# How big of a Crate?



## Carsonsdaddy (Nov 1, 2006)

Welcome to the site.  As far as a size of crate i'd go with the one I have... I don't know what size it is though, so I'm not really any help. :doh:


----------



## Rocky (Dec 28, 2006)

I have a 42 inch crate made by midwest. It came with a divider which is essential when trying to train.
Just a couple toys is really needed.....maybe a ball and something he can chew on like a rope or other stuffed dog toy. My pup really likes chasing and chewing on old 2 liter and 20oz bottles.


----------



## Katiesmommy (Sep 10, 2006)

Welcome to the site. My husband and I bought a 42 inch long crate for Katie.


----------



## goldenhvn (Jan 2, 2007)

I bought a small one and when it became too big for her I ditched the crate alltogether. I'm not sure what size it was but she grew out of it by the time she was 3 months. By that time she was trained. I donated it to the local animal shelter. I bought a wind up clock to put in there with her for the first few weeks, a nice soft microfleece blanket, a couple of toys your good to go. Good luck!


----------



## My Jake (Jan 25, 2007)

Thanks for all of the quick responses! It sounds like a 42 in. crate will be best. I think that is what I am going to get.


----------



## Lexie's Mom (Dec 14, 2005)

There is a crate called LifeStages, i highly recommend it. There is a divider in there to make the crate smaller when they are puppy size. A dog only needs enough space to be able to turn complely around and lay down. This will help on the potty training. I hope this helps out.


----------



## Rocky (Dec 28, 2006)

Lexie's Mom said:


> There is a crate called LifeStages, i highly recommend it. There is a divider in there to make the crate smaller when they are puppy size. A dog only needs enough space to be able to turn complely around and lay down. This will help on the potty training. I hope this helps out.



That is the crate I have, too. It is called LifeStages by Midwest. 
Thanks...I couldn't remember the name of it.


----------



## Ninde'Gold (Oct 21, 2006)

Tucker's crate isn't a crate, it's a pet porter, but it still does the job.

It's an XL (40x28x32).

As for toys, I didn't bother getting Tucker a whole mess of toys when he was that young because he spent most of his time sleeping anyway.

Just a couple of Dollarstore toys worked for me.


----------



## PeggyK (Apr 16, 2005)

We have both 36 and 42 in. crates. The important things it to make sure it comes with a divider. Make sure you only give the puppy a very small area to sleep. It make potty training so much easier. Another thing-I never let any of our puppies walk out of the crate-I would pick them up in the crate and carry them outside to go, I found this the fastest way to potty train.
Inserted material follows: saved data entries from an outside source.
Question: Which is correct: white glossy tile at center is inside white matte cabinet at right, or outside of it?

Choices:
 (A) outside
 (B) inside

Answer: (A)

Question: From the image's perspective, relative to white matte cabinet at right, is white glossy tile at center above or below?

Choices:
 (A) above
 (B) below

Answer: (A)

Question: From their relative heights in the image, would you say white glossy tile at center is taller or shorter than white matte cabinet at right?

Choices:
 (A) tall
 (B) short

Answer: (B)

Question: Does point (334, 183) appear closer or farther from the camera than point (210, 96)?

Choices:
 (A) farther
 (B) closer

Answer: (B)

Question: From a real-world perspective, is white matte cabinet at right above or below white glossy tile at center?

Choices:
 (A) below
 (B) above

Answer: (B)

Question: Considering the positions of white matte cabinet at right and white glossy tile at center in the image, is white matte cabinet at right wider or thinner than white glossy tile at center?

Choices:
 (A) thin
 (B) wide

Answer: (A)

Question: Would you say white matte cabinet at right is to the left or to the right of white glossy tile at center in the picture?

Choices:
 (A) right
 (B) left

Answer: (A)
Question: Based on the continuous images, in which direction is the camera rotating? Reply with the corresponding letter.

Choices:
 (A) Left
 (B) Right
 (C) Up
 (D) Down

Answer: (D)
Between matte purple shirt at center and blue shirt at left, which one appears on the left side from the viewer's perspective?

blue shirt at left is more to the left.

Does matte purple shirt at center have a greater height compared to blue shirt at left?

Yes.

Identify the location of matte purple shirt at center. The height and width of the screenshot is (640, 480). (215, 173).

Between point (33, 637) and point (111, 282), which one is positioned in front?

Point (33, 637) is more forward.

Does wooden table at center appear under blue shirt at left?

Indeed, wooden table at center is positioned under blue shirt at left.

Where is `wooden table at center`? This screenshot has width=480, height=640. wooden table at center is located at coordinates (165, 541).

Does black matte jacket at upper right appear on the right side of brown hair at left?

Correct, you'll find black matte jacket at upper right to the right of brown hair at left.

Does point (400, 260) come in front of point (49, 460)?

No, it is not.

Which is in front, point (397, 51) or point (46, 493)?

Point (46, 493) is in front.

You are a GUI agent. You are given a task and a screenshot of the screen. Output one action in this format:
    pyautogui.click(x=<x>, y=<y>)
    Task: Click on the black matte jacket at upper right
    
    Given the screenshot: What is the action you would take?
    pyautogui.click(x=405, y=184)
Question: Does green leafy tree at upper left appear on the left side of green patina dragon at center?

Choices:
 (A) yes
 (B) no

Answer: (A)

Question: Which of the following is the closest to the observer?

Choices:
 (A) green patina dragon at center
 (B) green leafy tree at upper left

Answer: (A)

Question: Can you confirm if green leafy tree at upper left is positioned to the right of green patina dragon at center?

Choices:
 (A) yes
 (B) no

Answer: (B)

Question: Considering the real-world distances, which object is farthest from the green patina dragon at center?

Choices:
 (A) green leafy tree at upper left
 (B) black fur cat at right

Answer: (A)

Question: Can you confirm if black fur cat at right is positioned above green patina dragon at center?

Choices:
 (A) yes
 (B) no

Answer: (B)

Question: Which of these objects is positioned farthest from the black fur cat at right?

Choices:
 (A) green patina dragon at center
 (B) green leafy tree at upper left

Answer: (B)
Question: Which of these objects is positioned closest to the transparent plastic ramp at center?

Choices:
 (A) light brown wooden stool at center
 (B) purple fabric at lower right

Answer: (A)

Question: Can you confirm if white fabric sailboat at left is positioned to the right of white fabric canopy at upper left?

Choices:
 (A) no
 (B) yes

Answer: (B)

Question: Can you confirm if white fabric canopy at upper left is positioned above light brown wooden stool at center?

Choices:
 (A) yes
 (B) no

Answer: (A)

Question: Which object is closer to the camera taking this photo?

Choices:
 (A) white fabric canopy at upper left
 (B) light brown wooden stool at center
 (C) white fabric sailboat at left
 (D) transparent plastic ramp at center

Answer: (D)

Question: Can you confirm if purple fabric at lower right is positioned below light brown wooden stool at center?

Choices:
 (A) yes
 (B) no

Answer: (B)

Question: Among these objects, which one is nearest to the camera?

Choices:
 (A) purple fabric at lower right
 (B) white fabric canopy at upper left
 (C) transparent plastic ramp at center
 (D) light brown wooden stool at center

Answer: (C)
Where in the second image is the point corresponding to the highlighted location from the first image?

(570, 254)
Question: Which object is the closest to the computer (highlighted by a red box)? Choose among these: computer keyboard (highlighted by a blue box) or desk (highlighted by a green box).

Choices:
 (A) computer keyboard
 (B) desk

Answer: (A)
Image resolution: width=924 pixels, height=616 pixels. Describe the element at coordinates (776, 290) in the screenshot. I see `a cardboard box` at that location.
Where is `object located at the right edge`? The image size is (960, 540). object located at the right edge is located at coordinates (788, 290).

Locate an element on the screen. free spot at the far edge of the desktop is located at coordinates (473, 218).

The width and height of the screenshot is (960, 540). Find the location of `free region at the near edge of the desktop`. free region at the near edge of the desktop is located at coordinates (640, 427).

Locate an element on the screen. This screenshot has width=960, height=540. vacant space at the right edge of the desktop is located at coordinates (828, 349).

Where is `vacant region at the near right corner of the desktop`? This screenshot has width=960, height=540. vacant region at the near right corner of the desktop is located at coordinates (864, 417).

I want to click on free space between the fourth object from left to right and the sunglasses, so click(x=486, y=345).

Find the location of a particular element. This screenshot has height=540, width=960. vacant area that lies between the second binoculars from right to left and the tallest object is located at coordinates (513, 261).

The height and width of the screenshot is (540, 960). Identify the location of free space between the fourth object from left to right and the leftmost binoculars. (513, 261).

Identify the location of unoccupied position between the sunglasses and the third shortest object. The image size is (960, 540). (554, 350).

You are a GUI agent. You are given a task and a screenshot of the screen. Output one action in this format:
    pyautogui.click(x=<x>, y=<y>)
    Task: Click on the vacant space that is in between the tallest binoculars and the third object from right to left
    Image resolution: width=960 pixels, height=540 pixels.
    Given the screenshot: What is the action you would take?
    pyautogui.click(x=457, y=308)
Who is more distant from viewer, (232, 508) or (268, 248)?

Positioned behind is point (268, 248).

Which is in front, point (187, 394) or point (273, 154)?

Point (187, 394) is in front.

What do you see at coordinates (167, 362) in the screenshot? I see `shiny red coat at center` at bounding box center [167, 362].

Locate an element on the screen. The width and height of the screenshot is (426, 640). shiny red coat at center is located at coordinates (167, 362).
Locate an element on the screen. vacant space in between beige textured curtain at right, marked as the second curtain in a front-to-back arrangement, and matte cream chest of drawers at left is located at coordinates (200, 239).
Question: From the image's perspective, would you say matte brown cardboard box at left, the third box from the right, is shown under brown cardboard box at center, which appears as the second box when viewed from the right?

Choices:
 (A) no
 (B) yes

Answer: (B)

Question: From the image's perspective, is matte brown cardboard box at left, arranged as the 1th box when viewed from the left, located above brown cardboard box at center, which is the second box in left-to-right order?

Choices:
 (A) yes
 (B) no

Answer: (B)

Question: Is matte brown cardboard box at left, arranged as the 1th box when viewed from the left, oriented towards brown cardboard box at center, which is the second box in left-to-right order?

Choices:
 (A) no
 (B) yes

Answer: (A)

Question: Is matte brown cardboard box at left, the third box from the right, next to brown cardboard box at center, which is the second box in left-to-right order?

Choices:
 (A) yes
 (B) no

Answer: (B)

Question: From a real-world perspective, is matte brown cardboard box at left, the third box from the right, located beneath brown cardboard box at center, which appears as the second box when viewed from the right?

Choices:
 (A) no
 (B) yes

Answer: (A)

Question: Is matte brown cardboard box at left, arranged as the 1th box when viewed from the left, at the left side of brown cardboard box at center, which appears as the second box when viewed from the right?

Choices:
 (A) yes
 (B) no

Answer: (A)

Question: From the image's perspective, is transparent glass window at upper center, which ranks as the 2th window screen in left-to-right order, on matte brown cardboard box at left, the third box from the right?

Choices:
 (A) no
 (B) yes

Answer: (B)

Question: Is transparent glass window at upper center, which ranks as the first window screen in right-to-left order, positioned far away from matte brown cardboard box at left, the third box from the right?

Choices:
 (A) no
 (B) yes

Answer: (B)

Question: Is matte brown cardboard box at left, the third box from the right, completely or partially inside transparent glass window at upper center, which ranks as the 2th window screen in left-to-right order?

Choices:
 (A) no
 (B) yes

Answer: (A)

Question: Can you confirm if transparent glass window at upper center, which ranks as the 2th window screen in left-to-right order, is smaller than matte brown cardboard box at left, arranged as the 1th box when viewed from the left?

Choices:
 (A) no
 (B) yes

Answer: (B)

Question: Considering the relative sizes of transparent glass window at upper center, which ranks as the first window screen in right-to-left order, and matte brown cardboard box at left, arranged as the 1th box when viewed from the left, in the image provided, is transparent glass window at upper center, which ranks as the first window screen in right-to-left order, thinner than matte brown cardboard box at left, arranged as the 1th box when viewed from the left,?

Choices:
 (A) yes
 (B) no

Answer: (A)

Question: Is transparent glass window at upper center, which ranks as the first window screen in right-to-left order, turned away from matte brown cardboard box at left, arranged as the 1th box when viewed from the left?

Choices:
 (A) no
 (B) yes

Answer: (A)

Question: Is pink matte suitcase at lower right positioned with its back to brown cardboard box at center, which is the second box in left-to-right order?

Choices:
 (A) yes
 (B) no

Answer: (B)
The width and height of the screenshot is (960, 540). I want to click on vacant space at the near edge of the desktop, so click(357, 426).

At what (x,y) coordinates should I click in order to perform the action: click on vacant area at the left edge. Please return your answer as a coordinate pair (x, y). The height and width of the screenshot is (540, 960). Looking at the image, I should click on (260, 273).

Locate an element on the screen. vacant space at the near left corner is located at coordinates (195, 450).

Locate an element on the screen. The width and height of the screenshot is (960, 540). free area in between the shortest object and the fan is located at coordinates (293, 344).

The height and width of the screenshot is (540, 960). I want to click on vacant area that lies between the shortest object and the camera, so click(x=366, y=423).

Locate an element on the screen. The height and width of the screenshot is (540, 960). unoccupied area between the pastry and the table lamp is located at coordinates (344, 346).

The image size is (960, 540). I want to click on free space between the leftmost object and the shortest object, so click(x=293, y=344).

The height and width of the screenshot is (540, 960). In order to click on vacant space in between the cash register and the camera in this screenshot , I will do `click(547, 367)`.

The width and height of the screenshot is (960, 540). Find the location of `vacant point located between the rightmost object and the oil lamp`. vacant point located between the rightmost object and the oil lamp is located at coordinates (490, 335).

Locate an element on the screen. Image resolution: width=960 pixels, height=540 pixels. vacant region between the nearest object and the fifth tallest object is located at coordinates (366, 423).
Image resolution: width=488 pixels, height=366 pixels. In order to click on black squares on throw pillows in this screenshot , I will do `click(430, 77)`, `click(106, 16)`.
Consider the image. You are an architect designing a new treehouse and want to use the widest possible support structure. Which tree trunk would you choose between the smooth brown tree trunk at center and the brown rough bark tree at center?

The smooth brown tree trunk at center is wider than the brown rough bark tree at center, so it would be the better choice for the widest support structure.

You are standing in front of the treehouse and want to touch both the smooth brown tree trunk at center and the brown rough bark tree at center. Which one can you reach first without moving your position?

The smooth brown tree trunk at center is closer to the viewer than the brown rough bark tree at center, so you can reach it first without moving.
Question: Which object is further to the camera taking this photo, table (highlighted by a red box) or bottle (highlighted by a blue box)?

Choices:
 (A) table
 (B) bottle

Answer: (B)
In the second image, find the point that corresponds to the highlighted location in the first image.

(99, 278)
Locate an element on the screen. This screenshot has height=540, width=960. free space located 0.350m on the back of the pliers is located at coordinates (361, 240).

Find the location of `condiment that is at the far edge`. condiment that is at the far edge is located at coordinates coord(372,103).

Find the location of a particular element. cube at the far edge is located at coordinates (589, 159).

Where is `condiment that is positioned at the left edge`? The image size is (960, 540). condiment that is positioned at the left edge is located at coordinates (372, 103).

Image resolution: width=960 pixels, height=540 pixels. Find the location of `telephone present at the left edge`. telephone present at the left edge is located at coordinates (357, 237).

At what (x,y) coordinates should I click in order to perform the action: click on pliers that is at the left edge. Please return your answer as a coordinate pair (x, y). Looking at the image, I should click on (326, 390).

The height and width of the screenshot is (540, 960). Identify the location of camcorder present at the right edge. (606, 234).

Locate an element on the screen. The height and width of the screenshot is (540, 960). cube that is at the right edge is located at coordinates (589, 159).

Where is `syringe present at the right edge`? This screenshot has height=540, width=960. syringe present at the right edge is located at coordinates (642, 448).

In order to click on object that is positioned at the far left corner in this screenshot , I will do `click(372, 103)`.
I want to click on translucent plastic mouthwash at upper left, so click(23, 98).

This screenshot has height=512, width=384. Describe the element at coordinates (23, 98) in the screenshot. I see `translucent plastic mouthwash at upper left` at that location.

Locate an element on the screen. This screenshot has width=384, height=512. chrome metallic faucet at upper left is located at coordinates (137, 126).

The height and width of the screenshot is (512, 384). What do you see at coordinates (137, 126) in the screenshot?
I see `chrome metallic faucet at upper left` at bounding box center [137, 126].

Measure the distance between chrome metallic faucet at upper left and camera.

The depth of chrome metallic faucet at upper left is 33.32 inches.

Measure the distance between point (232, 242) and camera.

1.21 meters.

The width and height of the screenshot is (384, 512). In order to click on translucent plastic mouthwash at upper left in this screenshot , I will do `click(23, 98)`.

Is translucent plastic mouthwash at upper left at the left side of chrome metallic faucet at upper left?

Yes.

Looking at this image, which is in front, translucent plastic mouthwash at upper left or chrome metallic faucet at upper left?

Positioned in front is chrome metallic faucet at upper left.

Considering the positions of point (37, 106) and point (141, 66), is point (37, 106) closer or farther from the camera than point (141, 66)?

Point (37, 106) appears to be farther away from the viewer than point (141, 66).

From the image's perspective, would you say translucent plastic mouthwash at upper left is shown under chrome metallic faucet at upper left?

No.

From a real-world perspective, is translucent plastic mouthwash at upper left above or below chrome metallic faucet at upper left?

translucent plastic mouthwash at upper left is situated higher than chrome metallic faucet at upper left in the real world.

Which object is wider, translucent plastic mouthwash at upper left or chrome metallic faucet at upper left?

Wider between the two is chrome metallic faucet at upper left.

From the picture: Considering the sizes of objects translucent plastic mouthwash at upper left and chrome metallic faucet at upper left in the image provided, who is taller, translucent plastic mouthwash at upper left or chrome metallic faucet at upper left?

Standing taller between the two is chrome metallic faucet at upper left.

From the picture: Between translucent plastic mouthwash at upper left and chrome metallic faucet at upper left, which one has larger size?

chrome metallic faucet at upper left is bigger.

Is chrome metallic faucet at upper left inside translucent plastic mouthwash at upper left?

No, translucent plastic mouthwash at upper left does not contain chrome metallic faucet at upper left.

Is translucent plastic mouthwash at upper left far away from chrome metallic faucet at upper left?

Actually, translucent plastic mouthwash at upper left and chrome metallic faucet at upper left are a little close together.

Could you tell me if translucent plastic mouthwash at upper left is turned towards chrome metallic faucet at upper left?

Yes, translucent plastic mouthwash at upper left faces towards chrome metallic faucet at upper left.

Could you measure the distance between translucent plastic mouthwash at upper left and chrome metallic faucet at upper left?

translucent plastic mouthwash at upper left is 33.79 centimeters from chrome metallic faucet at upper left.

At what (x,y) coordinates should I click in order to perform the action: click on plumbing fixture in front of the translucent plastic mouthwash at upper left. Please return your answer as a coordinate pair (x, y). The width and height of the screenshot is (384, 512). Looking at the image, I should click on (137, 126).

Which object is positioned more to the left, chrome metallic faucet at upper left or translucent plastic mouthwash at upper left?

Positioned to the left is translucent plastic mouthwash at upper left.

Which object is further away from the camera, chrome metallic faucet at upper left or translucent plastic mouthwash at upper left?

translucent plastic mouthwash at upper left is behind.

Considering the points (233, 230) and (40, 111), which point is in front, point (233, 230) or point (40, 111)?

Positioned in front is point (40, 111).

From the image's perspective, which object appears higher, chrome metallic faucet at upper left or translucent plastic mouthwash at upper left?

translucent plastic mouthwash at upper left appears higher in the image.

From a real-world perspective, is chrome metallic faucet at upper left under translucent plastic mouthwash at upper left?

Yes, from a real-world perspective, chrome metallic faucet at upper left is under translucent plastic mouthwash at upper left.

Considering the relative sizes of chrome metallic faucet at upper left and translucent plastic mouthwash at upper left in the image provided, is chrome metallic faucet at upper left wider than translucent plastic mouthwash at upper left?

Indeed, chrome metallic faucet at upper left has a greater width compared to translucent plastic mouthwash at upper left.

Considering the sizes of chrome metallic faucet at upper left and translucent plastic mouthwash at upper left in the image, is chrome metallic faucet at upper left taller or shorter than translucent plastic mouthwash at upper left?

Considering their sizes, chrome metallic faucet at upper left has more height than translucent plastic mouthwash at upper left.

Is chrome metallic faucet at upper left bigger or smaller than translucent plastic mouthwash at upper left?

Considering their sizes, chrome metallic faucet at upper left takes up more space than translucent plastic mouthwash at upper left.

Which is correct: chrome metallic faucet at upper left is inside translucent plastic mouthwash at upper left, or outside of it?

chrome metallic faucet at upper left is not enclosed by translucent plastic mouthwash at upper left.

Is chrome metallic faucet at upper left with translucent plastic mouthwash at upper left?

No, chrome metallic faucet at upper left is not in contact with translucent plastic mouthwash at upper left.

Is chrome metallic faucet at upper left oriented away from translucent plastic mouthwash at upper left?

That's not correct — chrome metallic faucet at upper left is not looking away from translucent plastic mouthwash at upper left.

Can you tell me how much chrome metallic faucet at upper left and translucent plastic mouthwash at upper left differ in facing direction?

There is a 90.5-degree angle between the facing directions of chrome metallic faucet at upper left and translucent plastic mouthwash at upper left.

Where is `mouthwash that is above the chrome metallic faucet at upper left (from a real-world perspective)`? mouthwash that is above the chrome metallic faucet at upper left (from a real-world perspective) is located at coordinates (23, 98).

Good luck and make sure you post some pictures of your new baby when he comes home.


----------



## Katiesmommy (Sep 10, 2006)

If you get a big one that doesnt come with a divider all my husband did was fill it half full with boxes. It does wonders trust me. Then you can take the boxes out when he gets bigger. We never had any accidents in the crate.


----------



## Buuddy (Jan 11, 2007)

Don't get one too big, then they can pee on one end and sleep on the other!

Buddy hatest crates, he was never crated trained.


----------



## njb (Oct 5, 2006)

the dog is not going to sleep in your arms? (I have so busted myself here)---


----------



## ontariogolden (Oct 24, 2006)

Though I won't be getting my golden for a few months, I already have the crate lol I think I'm just a little too excited for this... thinking it will come sooner than it will.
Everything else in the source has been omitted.